Thursday, 17 November, 18:00
Auditorium Santa Margherita, Università Ca’ Foscari Venezia, Campo Santa Margherita, Dorsoduro 3689, Venice
The Office for Contemporary Art (OCA), as commisioner of Norwayʼs representation at the 54th Biennale di Venezia, would like to announce ‘The Experience of Defeat’, a lecture by art historian T.J. Clark as part of ‘The State of Things’. Following previous contributions by Jaques Rancière, Leo Bersani, Vandana Shiva, Jan Egeland, Eyal Weizman, Judith Butler, Franco Berardi and Saskia Sassen, T.J. Clarkʼs lecture will be the closing event of ‘The State of Things,’ a programme that for six months has brought to the Venice Biennale a discussion of the urgent issues affecting the world today.
About the lecture
The Left in advanced capitalist countries has lived for the past two decades looking failure square in the face.
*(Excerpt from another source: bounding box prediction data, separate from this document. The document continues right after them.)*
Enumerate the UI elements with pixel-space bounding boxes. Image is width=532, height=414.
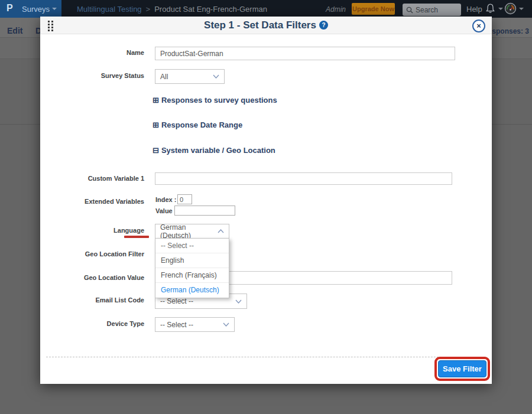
avatar[interactable] [504, 2, 517, 17]
section-label: Response Date Range [161, 120, 242, 129]
name-input[interactable] [155, 47, 455, 60]
email-list-code-value: -- Select -- [160, 297, 193, 305]
search-input[interactable] [416, 6, 457, 14]
help-link[interactable]: Help [466, 5, 482, 14]
annotation-underline [124, 236, 149, 238]
geo-location-filter-label: Geo Location Filter [40, 250, 144, 257]
language-dropdown-list: -- Select -- English French (Français) G… [155, 238, 229, 298]
page: P Surveys Multilingual Testing>Product S… [0, 0, 532, 414]
device-type-value: -- Select -- [160, 321, 193, 329]
section-responses-to-questions[interactable]: ⊞Responses to survey questions [153, 96, 277, 105]
section-label: Responses to survey questions [161, 96, 277, 105]
value-label: Value : [155, 207, 176, 214]
avatar-caret-icon[interactable] [519, 8, 524, 10]
chevron-down-icon [235, 299, 242, 304]
email-list-code-label: Email List Code [40, 296, 144, 304]
set-data-filters-modal: Step 1 - Set Data Filters? × Name Survey… [40, 17, 492, 384]
value-input[interactable] [174, 206, 235, 216]
close-icon[interactable]: × [472, 19, 485, 32]
notifications-bell-icon[interactable] [485, 3, 496, 17]
chevron-up-icon [218, 229, 224, 233]
menu-item-edit[interactable]: Edit [7, 26, 22, 35]
section-label: System variable / Geo Location [161, 146, 275, 155]
top-navigation-bar: P Surveys Multilingual Testing>Product S… [0, 0, 532, 18]
expand-icon[interactable]: ⊞ [153, 120, 159, 129]
modal-title: Step 1 - Set Data Filters? [40, 19, 492, 31]
language-option[interactable]: -- Select -- [155, 239, 229, 253]
save-filter-button[interactable]: Save Filter [438, 360, 486, 377]
search-icon [406, 6, 413, 14]
survey-status-select[interactable]: All [155, 69, 225, 84]
language-option-selected[interactable]: German (Deutsch) [155, 283, 229, 298]
admin-label: Admin [326, 5, 346, 14]
annotation-ring: Save Filter [434, 357, 490, 381]
language-label: Language [40, 227, 144, 234]
questionpro-logo: P [7, 3, 13, 14]
index-label: Index : [155, 196, 176, 203]
language-select[interactable]: German (Deutsch) [155, 224, 229, 239]
collapse-icon[interactable]: ⊟ [153, 146, 159, 155]
custom-variable-1-input[interactable] [155, 172, 452, 185]
chevron-down-icon [213, 74, 219, 79]
survey-status-value: All [160, 73, 168, 81]
upgrade-now-button[interactable]: Upgrade Now [352, 3, 395, 15]
search-box[interactable] [403, 4, 461, 16]
modal-title-text: Step 1 - Set Data Filters [204, 19, 316, 31]
index-input[interactable] [177, 194, 192, 204]
nav-surveys[interactable]: Surveys [22, 5, 50, 14]
extended-variables-label: Extended Variables [40, 198, 144, 205]
language-option[interactable]: English [155, 253, 229, 268]
custom-variable-1-label: Custom Variable 1 [40, 175, 144, 182]
brand-area: P Surveys [0, 0, 61, 18]
bell-caret-icon[interactable] [498, 8, 503, 10]
chevron-down-icon [223, 322, 229, 327]
device-type-select[interactable]: -- Select -- [155, 317, 235, 332]
language-option[interactable]: French (Français) [155, 268, 229, 283]
section-system-variable-geo[interactable]: ⊟System variable / Geo Location [153, 146, 275, 155]
device-type-label: Device Type [40, 320, 144, 327]
help-icon[interactable]: ? [319, 21, 328, 30]
dashed-divider [46, 357, 486, 357]
language-value: German (Deutsch) [160, 223, 218, 240]
breadcrumb-current: Product Sat Eng-French-German [154, 5, 267, 14]
surveys-caret-icon[interactable] [52, 8, 57, 10]
breadcrumb-separator: > [142, 5, 155, 14]
survey-status-label: Survey Status [40, 72, 144, 79]
name-label: Name [40, 49, 144, 56]
breadcrumb: Multilingual Testing>Product Sat Eng-Fre… [77, 5, 267, 14]
expand-icon[interactable]: ⊞ [153, 96, 159, 105]
breadcrumb-parent[interactable]: Multilingual Testing [77, 5, 142, 14]
geo-location-value-label: Geo Location Value [40, 274, 144, 281]
modal-header: Step 1 - Set Data Filters? × [40, 17, 492, 34]
section-response-date-range[interactable]: ⊞Response Date Range [153, 120, 242, 129]
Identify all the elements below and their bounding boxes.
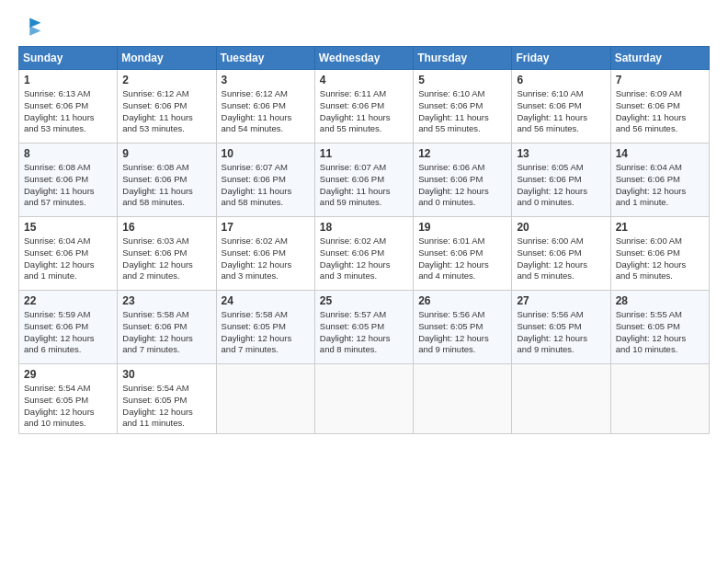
- table-cell: 7Sunrise: 6:09 AM Sunset: 6:06 PM Daylig…: [610, 70, 709, 144]
- day-number: 28: [616, 294, 704, 307]
- cell-info: Sunrise: 6:08 AM Sunset: 6:06 PM Dayligh…: [24, 162, 112, 209]
- day-number: 14: [616, 147, 704, 160]
- day-number: 8: [24, 147, 112, 160]
- weekday-header-row: Sunday Monday Tuesday Wednesday Thursday…: [19, 47, 710, 70]
- table-cell: 13Sunrise: 6:05 AM Sunset: 6:06 PM Dayli…: [512, 144, 610, 217]
- table-cell: [414, 364, 512, 434]
- table-cell: 23Sunrise: 5:58 AM Sunset: 6:06 PM Dayli…: [118, 291, 216, 364]
- cell-info: Sunrise: 6:10 AM Sunset: 6:06 PM Dayligh…: [517, 88, 605, 135]
- cell-info: Sunrise: 5:58 AM Sunset: 6:05 PM Dayligh…: [222, 309, 310, 356]
- day-number: 4: [320, 74, 408, 86]
- table-cell: 27Sunrise: 5:56 AM Sunset: 6:05 PM Dayli…: [512, 291, 610, 364]
- day-number: 17: [222, 221, 310, 234]
- table-cell: 15Sunrise: 6:04 AM Sunset: 6:06 PM Dayli…: [19, 217, 118, 291]
- cell-info: Sunrise: 5:58 AM Sunset: 6:06 PM Dayligh…: [122, 309, 210, 356]
- table-cell: [512, 364, 610, 434]
- calendar-row: 8Sunrise: 6:08 AM Sunset: 6:06 PM Daylig…: [19, 144, 710, 217]
- day-number: 9: [122, 147, 210, 160]
- calendar-row: 29Sunrise: 5:54 AM Sunset: 6:05 PM Dayli…: [19, 364, 710, 434]
- table-cell: 25Sunrise: 5:57 AM Sunset: 6:05 PM Dayli…: [314, 291, 413, 364]
- day-number: 30: [122, 368, 210, 381]
- day-number: 15: [24, 221, 112, 234]
- day-number: 19: [418, 221, 506, 234]
- day-number: 26: [418, 294, 506, 307]
- table-cell: 11Sunrise: 6:07 AM Sunset: 6:06 PM Dayli…: [314, 144, 413, 217]
- table-cell: 1Sunrise: 6:13 AM Sunset: 6:06 PM Daylig…: [19, 70, 118, 144]
- day-number: 27: [517, 294, 605, 307]
- calendar-row: 15Sunrise: 6:04 AM Sunset: 6:06 PM Dayli…: [19, 217, 710, 291]
- cell-info: Sunrise: 5:57 AM Sunset: 6:05 PM Dayligh…: [320, 309, 408, 356]
- cell-info: Sunrise: 6:13 AM Sunset: 6:06 PM Dayligh…: [24, 88, 112, 135]
- table-cell: 18Sunrise: 6:02 AM Sunset: 6:06 PM Dayli…: [314, 217, 413, 291]
- cell-info: Sunrise: 5:56 AM Sunset: 6:05 PM Dayligh…: [517, 309, 605, 356]
- table-cell: 9Sunrise: 6:08 AM Sunset: 6:06 PM Daylig…: [118, 144, 216, 217]
- day-number: 16: [122, 221, 210, 234]
- day-number: 1: [24, 74, 112, 86]
- table-cell: 4Sunrise: 6:11 AM Sunset: 6:06 PM Daylig…: [314, 70, 413, 144]
- logo-icon: [18, 15, 44, 40]
- table-cell: 26Sunrise: 5:56 AM Sunset: 6:05 PM Dayli…: [414, 291, 512, 364]
- cell-info: Sunrise: 6:02 AM Sunset: 6:06 PM Dayligh…: [222, 236, 310, 282]
- cell-info: Sunrise: 5:55 AM Sunset: 6:05 PM Dayligh…: [616, 309, 704, 356]
- table-cell: 10Sunrise: 6:07 AM Sunset: 6:06 PM Dayli…: [216, 144, 314, 217]
- header-row: [18, 15, 710, 40]
- table-cell: 12Sunrise: 6:06 AM Sunset: 6:06 PM Dayli…: [414, 144, 512, 217]
- cell-info: Sunrise: 6:06 AM Sunset: 6:06 PM Dayligh…: [418, 162, 506, 209]
- day-number: 10: [222, 147, 310, 160]
- cell-info: Sunrise: 6:11 AM Sunset: 6:06 PM Dayligh…: [320, 88, 408, 135]
- table-cell: 19Sunrise: 6:01 AM Sunset: 6:06 PM Dayli…: [414, 217, 512, 291]
- cell-info: Sunrise: 6:01 AM Sunset: 6:06 PM Dayligh…: [418, 236, 506, 282]
- day-number: 22: [24, 294, 112, 307]
- calendar-row: 22Sunrise: 5:59 AM Sunset: 6:06 PM Dayli…: [19, 291, 710, 364]
- day-number: 5: [418, 74, 506, 86]
- cell-info: Sunrise: 6:08 AM Sunset: 6:06 PM Dayligh…: [122, 162, 210, 209]
- table-cell: 17Sunrise: 6:02 AM Sunset: 6:06 PM Dayli…: [216, 217, 314, 291]
- header-wednesday: Wednesday: [314, 47, 413, 70]
- logo: [18, 15, 48, 40]
- day-number: 24: [222, 294, 310, 307]
- table-cell: 21Sunrise: 6:00 AM Sunset: 6:06 PM Dayli…: [610, 217, 709, 291]
- table-cell: 30Sunrise: 5:54 AM Sunset: 6:05 PM Dayli…: [118, 364, 216, 434]
- calendar-row: 1Sunrise: 6:13 AM Sunset: 6:06 PM Daylig…: [19, 70, 710, 144]
- day-number: 29: [24, 368, 112, 381]
- table-cell: 6Sunrise: 6:10 AM Sunset: 6:06 PM Daylig…: [512, 70, 610, 144]
- day-number: 12: [418, 147, 506, 160]
- table-cell: [314, 364, 413, 434]
- cell-info: Sunrise: 5:54 AM Sunset: 6:05 PM Dayligh…: [24, 383, 112, 430]
- day-number: 18: [320, 221, 408, 234]
- day-number: 25: [320, 294, 408, 307]
- day-number: 2: [122, 74, 210, 86]
- table-cell: 28Sunrise: 5:55 AM Sunset: 6:05 PM Dayli…: [610, 291, 709, 364]
- table-cell: 22Sunrise: 5:59 AM Sunset: 6:06 PM Dayli…: [19, 291, 118, 364]
- day-number: 23: [122, 294, 210, 307]
- header-sunday: Sunday: [19, 47, 118, 70]
- cell-info: Sunrise: 5:54 AM Sunset: 6:05 PM Dayligh…: [122, 383, 210, 430]
- cell-info: Sunrise: 6:00 AM Sunset: 6:06 PM Dayligh…: [616, 236, 704, 282]
- header-monday: Monday: [118, 47, 216, 70]
- page: Sunday Monday Tuesday Wednesday Thursday…: [0, 0, 728, 563]
- cell-info: Sunrise: 6:12 AM Sunset: 6:06 PM Dayligh…: [222, 88, 310, 135]
- header-friday: Friday: [512, 47, 610, 70]
- table-cell: [610, 364, 709, 434]
- calendar-table: Sunday Monday Tuesday Wednesday Thursday…: [18, 46, 710, 434]
- day-number: 6: [517, 74, 605, 86]
- cell-info: Sunrise: 6:05 AM Sunset: 6:06 PM Dayligh…: [517, 162, 605, 209]
- header-tuesday: Tuesday: [216, 47, 314, 70]
- day-number: 11: [320, 147, 408, 160]
- header-saturday: Saturday: [610, 47, 709, 70]
- cell-info: Sunrise: 6:04 AM Sunset: 6:06 PM Dayligh…: [24, 236, 112, 282]
- cell-info: Sunrise: 6:02 AM Sunset: 6:06 PM Dayligh…: [320, 236, 408, 282]
- header-thursday: Thursday: [414, 47, 512, 70]
- cell-info: Sunrise: 6:10 AM Sunset: 6:06 PM Dayligh…: [418, 88, 506, 135]
- cell-info: Sunrise: 6:07 AM Sunset: 6:06 PM Dayligh…: [222, 162, 310, 209]
- table-cell: 8Sunrise: 6:08 AM Sunset: 6:06 PM Daylig…: [19, 144, 118, 217]
- table-cell: [216, 364, 314, 434]
- cell-info: Sunrise: 6:00 AM Sunset: 6:06 PM Dayligh…: [517, 236, 605, 282]
- table-cell: 20Sunrise: 6:00 AM Sunset: 6:06 PM Dayli…: [512, 217, 610, 291]
- cell-info: Sunrise: 6:12 AM Sunset: 6:06 PM Dayligh…: [122, 88, 210, 135]
- day-number: 20: [517, 221, 605, 234]
- table-cell: 24Sunrise: 5:58 AM Sunset: 6:05 PM Dayli…: [216, 291, 314, 364]
- day-number: 13: [517, 147, 605, 160]
- cell-info: Sunrise: 6:04 AM Sunset: 6:06 PM Dayligh…: [616, 162, 704, 209]
- table-cell: 14Sunrise: 6:04 AM Sunset: 6:06 PM Dayli…: [610, 144, 709, 217]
The disappearance of a Left alternative from the space of politics, or even from the space of political imagination, remains the great fact of our time. Taking its title from Christopher Hill’s great study of radical writing after the English Civil War, this lecture is concerned with the Left’s sense of progress. It asks what it could mean to a Left politics for it no longer to consider itself ‘on the side of history’: not to imagine its task, in other words, as the realisation of the baulked potentials of capitalism and/or modernity, not to see its eventual victory written into the DNA of an economic order, not to posit some version of utopia—not, in a word, to ‘have the future in its bones’. Is a Left with no future a contradiction in terms? If not the future, then what? Is it only the Right that can (imaginatively, politically) dispense with the myth of freedom waiting to be realized—freedom at last in full possession of a technics? What aims and imagery might there be for an ‘un-modernity’ to come?
About T.J. Clark
T.J. Clark (b.1943, Bristol, UK, lives and works in London, UK) has until last year held the George C. and Helen N. Pardee Chair as Professor of Art History at UC Berkeley in California. His writings on art history throughout the 1970s and 80s single-handedly redefined the history of modernism internationally. His books include The Absolute Bourgeois: Artists and Politics in France, 1848–51 and Image of the People: Gustave Courbet and the 1848 Revolution (both 1973); The Painting of Modern Life: Paris in the Art of Manet and his Followers (1985); Farewell to an Idea: Episodes from a History of Modernism (1999); Afflicted Powers: Capital and Spectacle in a New Age of War (co-written with Iain Boal, Joseph Matthews and Michael Watts under the name Retort, 2005) and The Sight of Death: An Experiment in Art Writing (2006).
About The State of Things
‘The State of Things’ is a series of public lectures that is held throughout the biennale period, reflecting upon themes such as diversity, the environment, peace-making, human rights, capital, migration, asylum, Europe, aesthetics and revolution. Each presentation aims to tackle the ‘state of things’ today, drawing from the speakers’ fields of activity and research, and from what they consider the intellectual and political priorities of today. The programme takes its cue from the Nansen Passport, created by Norwegian diplomat and explorer Fridtjof Nansen at the end of World War I in an attempt to enable refugees move across borders in search of political and intellectual shelter. Norway’s representation in Venice in 2011 is commissioned by OCA and organised by its director, Marta Kuzma and its associate curator, Pablo Lafuente, together with Peter Osborne, director of the Centre for Research in Modern European Philosophy at Kingston University, London. Norway’s representation at the 54th International Art Exhibition, La Biennale di Venezia, also includes ‘Beyond Death: Viral Discontents and Contemporary Notions about AIDS’, a graduate programme by Bjarne Melgaard at the Faculty of Design and Arts, Università Iuav di Venezia.
*The lectures are free and open to everyone. They are also available through live streaming and later archived on OCA’s website. A publication compiling all the papers will be published upon the completion of the programme in 2012.
‘The State of Things’ has been generously supported by Fritt Ord.